Jobs which require more than 10 minutes of CPU time must be submitted through the batch system using LSF. There are several ways to submit a batch job. One method is to write a short script containing your run command. Make sure that you set the execute bit for this script (see the man page for chmod if you don't know how to do this).
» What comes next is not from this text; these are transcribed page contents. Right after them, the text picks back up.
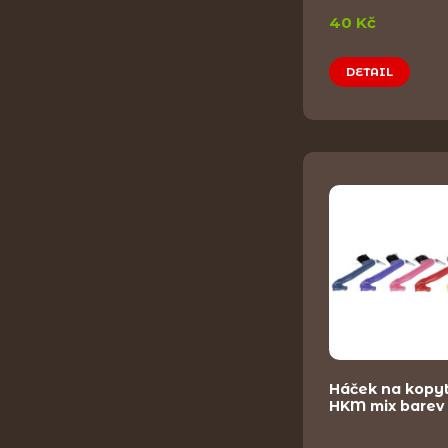
40 Kč
DETAIL
Háček na kopyt
HKM mix barev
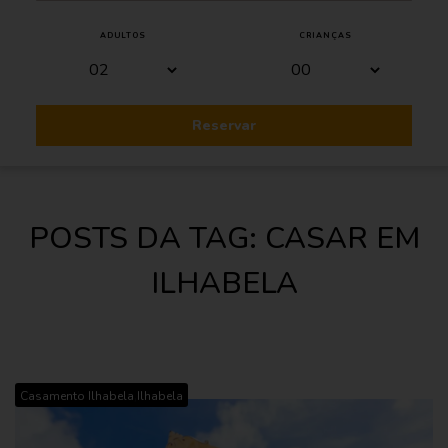
ADULTOS
CRIANÇAS
Reservar
POSTS DA TAG: CASAR EM
ILHABELA
,
Casamento Ilhabela
Ilhabela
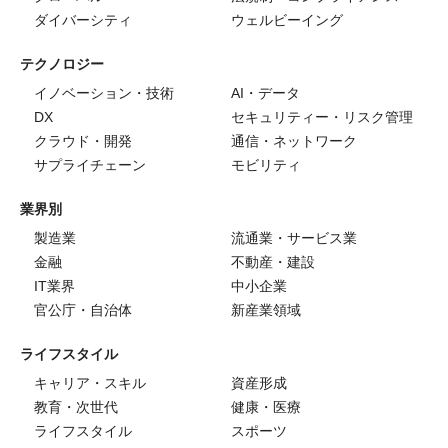
ダイバーシティ
ウェルビーイング
テクノロジー
イノベーション・技術
AI・データ
DX
セキュリティー・リスク管理
クラウド・開発
通信・ネットワーク
サプライチェーン
モビリティ
業界別
製造業
流通業・サービス業
金融
不動産・建設
IT業界
中小企業
官公庁・自治体
新産業領域
ライフスタイル
キャリア・スキル
資産形成
教育・次世代
健康・医療
ライフスタイル
スポーツ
A sample script for a single-processor job is shown below:

    #!/bin/csh -f    progname < infile > outfile  exit  

The progname < infile > outfile line represents the command used to run your code.
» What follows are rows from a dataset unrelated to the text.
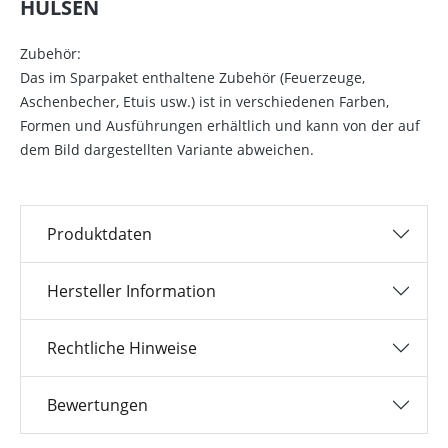
HÜLSEN
Zubehör:
Das im Sparpaket enthaltene Zubehör (Feuerzeuge,
Aschenbecher, Etuis usw.) ist in verschiedenen Farben,
Formen und Ausführungen erhältlich und kann von der auf
dem Bild dargestellten Variante abweichen.
Produktdaten
Hersteller Information
Rechtliche Hinweise
Bewertungen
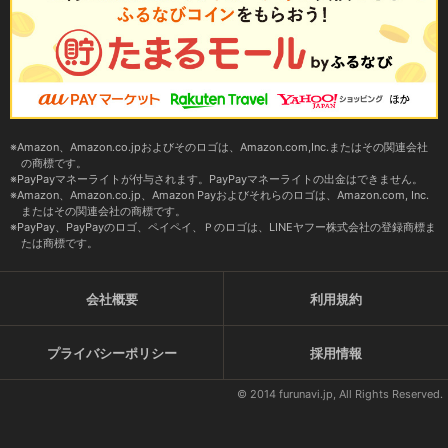
Amazon、Amazon.co.jpおよびそのロゴは、Amazon.com,Inc.またはその関連会社
の商標です。
PayPayマネーライトが付与されます。PayPayマネーライトの出金はできません。
Amazon、Amazon.co.jp、Amazon Payおよびそれらのロゴは、Amazon.com, Inc.
またはその関連会社の商標です。
PayPay、PayPayのロゴ、ペイペイ、Ｐのロゴは、LINEヤフー株式会社の登録商標ま
たは商標です。
会社概要
利用規約
プライバシーポリシー
採用情報
© 2014 furunavi.jp, All Rights Reserved.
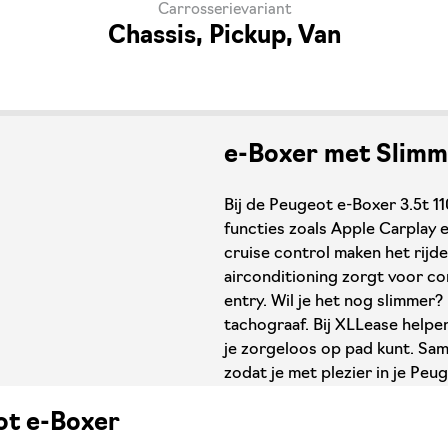
Carrosserievariant
Chassis, Pickup, Van
e-Boxer met Slimme
Bij de Peugeot e-Boxer 3.5t 1
functies zoals Apple Carplay e
cruise control maken het rijde
airconditioning zorgt voor co
entry. Wil je het nog slimmer?
tachograaf. Bij XLLease helpe
je zorgeloos op pad kunt. Sam
zodat je met plezier in je Peug
eot e-Boxer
For a multiprocessing job using OpenMP the number of processors is specified with the OMP_NUM_THREADS environment variable:

    #!/bin/csh -f    setenv OMP_NUM_THREADS N    progname < infile > outfile  exit  
where N is the number of processors required.

And for a multiprocessing job using MPI the number of processors is specified with a poe command line option to poe:

    #!/bin/csh -f    poe progname < infile > outfile -procs N  exit  
To run these scripts under LSF, use the bsub command:
    bsub -q queuename scriptname
It is important that you submit your job to the right queue. Each queue is intended to be used by jobs of a specific size (number of processors) and duration (wall clock limit). See the queue summary for a description of the queues. Alternatively, you can use the bqueues command:
    bqueues [-l] [queuename]
to get queue descriptions as well as current utilization.

Users on multiple projects can control which project their job is accounted to by using the -P flag to bsub:

    bsub -P project_name
The bjobs command will show you the status of all of your pending and running jobs. To show the status of all of your jobs in a particular queue, run:
    bjobs -q queuename
To show the status of all jobs (including those of users other than yourself), run:
    bjobs -u all 

After your job has finished, LSF will send you email telling you whether or not the job has completed successfully and report the exit code if it failed. See the SCF FAQ for information about the meaning of the exit codes. The message also contains a summary of system resources used by the job.

The Motif tool xlsmon is available for detailed monitoring of loads and jobs on the IBM p690 and IBM p655.

Additional Help/Documentation

LSF is produced by the Platform Computing Corporation and additional materials on it are available at their WWW site.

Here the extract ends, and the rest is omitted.